== AIM OF THE TASK ==
Write the records out again exactly, but without pictures.

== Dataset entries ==
·····

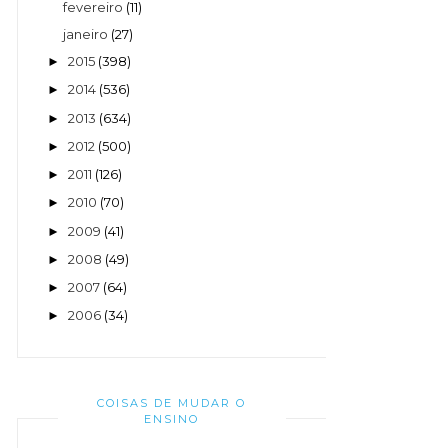
fevereiro
(11)
janeiro
(27)
2015
(398)
►
2014
(536)
►
2013
(634)
►
2012
(500)
►
2011
(126)
►
2010
(70)
►
2009
(41)
►
2008
(49)
►
2007
(64)
►
2006
(34)
►
COISAS DE MUDAR O
ENSINO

·····

== EXPECTED ANSWER ==
fevereiro
(11)
janeiro
(27)
2015
(398)
►
2014
(536)
►
2013
(634)
►
2012
(500)
►
2011
(126)
►
2010
(70)
►
2009
(41)
►
2008
(49)
►
2007
(64)
►
2006
(34)
►
COISAS DE MUDAR O
ENSINO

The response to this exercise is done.